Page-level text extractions
== == ==

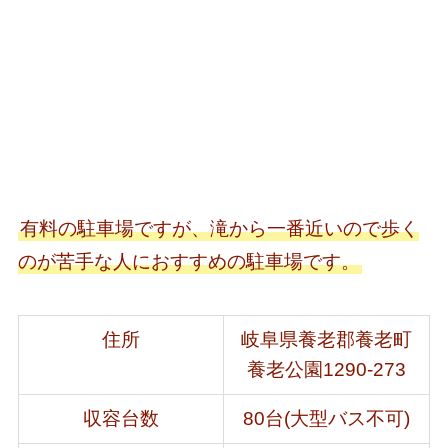
有料の駐車場ですが、滝から一番近いので歩く
のが苦手な人におすすめの駐車場です。
住所
岐阜県養老郡養老町
養老公園1290-273
収容台数
80台(大型バス不可)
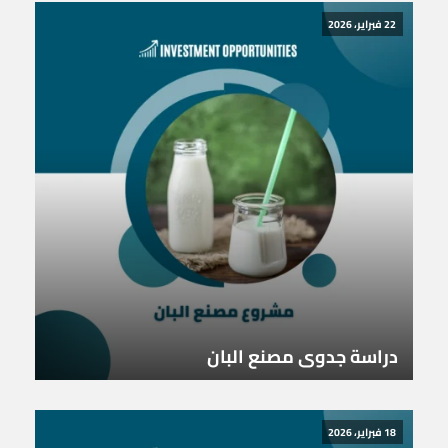
22 فبراير، 2026
دراسة جدوى مصنع البان
18 فبراير، 2026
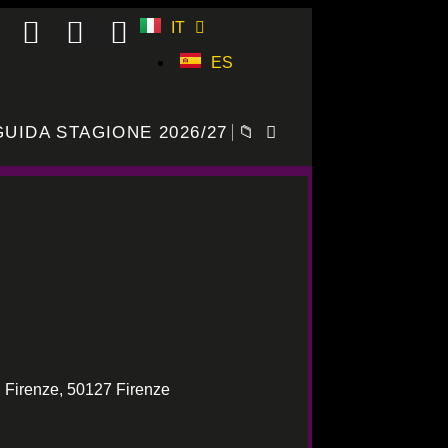
IT
ES
GUIDA STAGIONE 2026/27
📁
 Firenze, 50127 Firenze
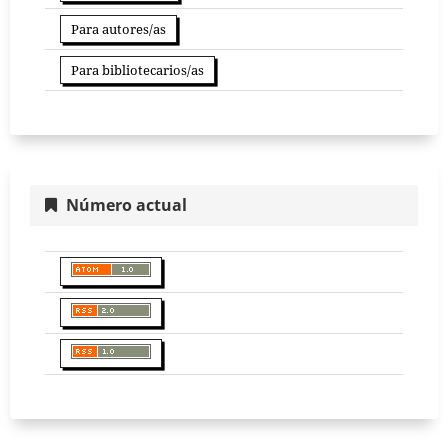
Para autores/as
Para bibliotecarios/as
Número actual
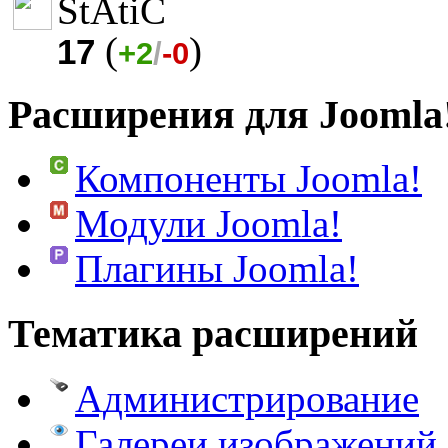
StAtiC
(
)
17
+2
/
-0
Расширения для Joomla
Компоненты Joomla!
Модули Joomla!
Плагины Joomla!
Тематика расширений
Администрирование
Галереи изображений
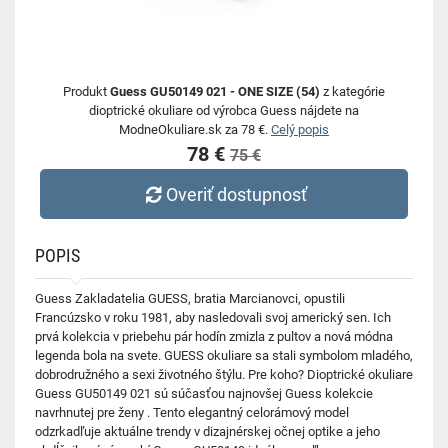
Produkt
Guess GU50149 021 - ONE SIZE (54)
z kategórie
dioptrické okuliare od výrobca Guess nájdete na
ModneOkuliare.sk za 78 €.
Celý popis
78 €
75 €
Overiť dostupnosť
POPIS
Guess Zakladatelia GUESS, bratia Marcianovci, opustili
Francúzsko v roku 1981, aby nasledovali svoj americký sen. Ich
prvá kolekcia v priebehu pár hodín zmizla z pultov a nová módna
legenda bola na svete. GUESS okuliare sa stali symbolom mladého,
dobrodružného a sexi životného štýlu. Pre koho? Dioptrické okuliare
Guess GU50149 021 sú súčasťou najnovšej Guess kolekcie
navrhnutej pre ženy . Tento elegantný celorámový model
odzrkadľuje aktuálne trendy v dizajnérskej očnej optike a jeho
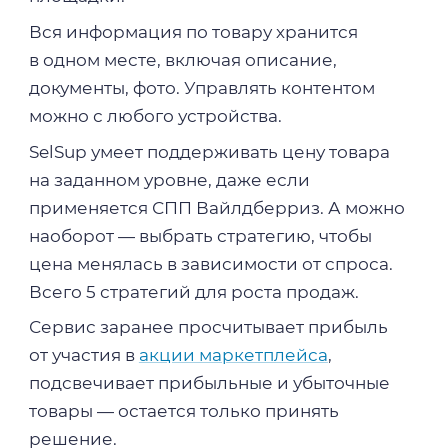
Вся информация по товару хранится
в одном месте, включая описание,
документы, фото. Управлять контентом
можно с любого устройства.
SelSup умеет поддерживать цену товара
на заданном уровне, даже если
применяется СПП Вайлдберриз. А можно
наоборот — выбрать стратегию, чтобы
цена менялась в зависимости от спроса.
Всего 5 стратегий для роста продаж.
Сервис заранее просчитывает прибыль
от участия в
акции маркетплейса
,
подсвечивает прибыльные и убыточные
товары — остается только принять
решение.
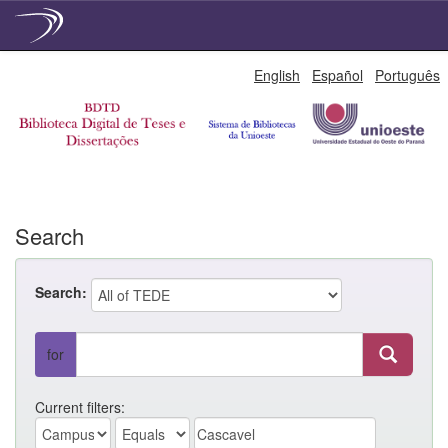
Skip
English
Español
Português
navigation
Search
Search:
for
Current filters:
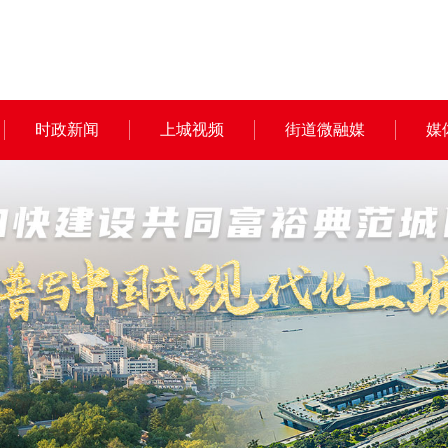
时政新闻
上城视频
街道微融媒
媒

== == ==

◆ Work request ◆
Which lines of the data include "можно"? Copy each of them.

◆ Expected answer ◆
можно с любого устройства.
применяется СПП Вайлдберриз. А можно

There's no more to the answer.